The American tax payers have been exonerated; at least for a short while; from carrying the burden imposed by poor financial management. It has taken an act of Congress to grant us this brief reprieve. It’s somewhat disturbing that both Presidential hopefuls endorsed a bail-out for the tottering financial institutions. It appears the dictionary for administrative offices no longer contain the term, “fiscal responsibility”.
Said R. Bruce Josten, the top lobbyist for the Chamber of Commerce in a letter to members. “Make no mistake: When the aftermath of congressional inaction becomes clear, Americans will not tolerate those who stood by and let the calamity happen.”
The lobbying market is casting about for a spin to make the American people feel guilty and a way to shift the blame. It is making threats, unsubstantiated by facts. The American people didn’t visit this calamity on themselves. It was elicited by the very institutions that, having wiped out the afford ability of the middle class, now wish to continue their poor policies of granting extended credit and loans to entities that have ceased to produce a substantial return for the investment. These entities have become liabilities. They can’t be rescued any more than you can risk giving a gambler more money to recuperate from his losses.
As a society, we understand to some extent how these banking institutions have failed. They over-calculated the demand within the real estate market. Major industries transferred their production to foreign countries with cheaper labor laws, leaving scores of blue and white collar workers without jobs. Commercial enterprises have forced small businesses into bare survival. We are left only with our energy resources and computer technology. This is not enough to rebuild the infrastructure for a healthy, prosperous population.
The rebuilding needs to take place in the ability of the people to maintain once again, a self-sustaining economy. This could mean radical changes in lending policies and in the direction of the funds. The investments should be made in alternative energy, clean water facilities and bio-agricultural developments. Easier loans should be made available for small farming operations, energy efficient businesses, and low cost housing. States that are able to support and develop their natural resources; i.e., energy, timber, mining, fishing, etc., through loan sharing should do so by placing equal shares into stock that generate funds back into the state’s economy. This way, not only what has been borrowed has been paid back, but the revenues of the state resources are going back to the state’s general fund.
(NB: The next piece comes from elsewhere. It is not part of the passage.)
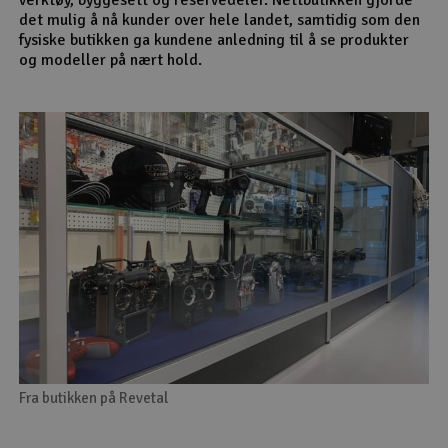
det mulig å nå kunder over hele landet, samtidig som den
fysiske butikken ga kundene anledning til å se produkter
og modeller på nært hold.
Fra butikken på Revetal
This was the basic foundation for the Alaskan permanent fund. The funds generated through lease sales of oil properties were placed into a general fund that instead of sitting idle, or dispersed until it was gone, was placed into stocks that produced enough profit to give the citizens of the state a yearly dividend. If we, the tax paying people of the United States must shoulder the burden of financial irresponsibility, then we people, rightfully own the fallen institutions and should be allowed to choose the directions of its investments.
“What happened today was not a failure of a bill, it was a failure of will,” said Dodd, the Banking Committee chairman. “Our hope is that cooler heads will prevail, people will think about what they did today and recognize that this is not just scare tactics — it’s reality.”
The truth is, the banking institution has failed to protect the assets of its investors. It has failed through short sighted get rich quick schemes, through reckless credit lending. We can not enable them with our tax payer’s dollars to continue these same policies designed to postpone the inevitable. We must build our own direction and the direction must be one that carries us into a progressive future, not one that will have crippling repercussions on our ability to thrive and give stability to our future generations.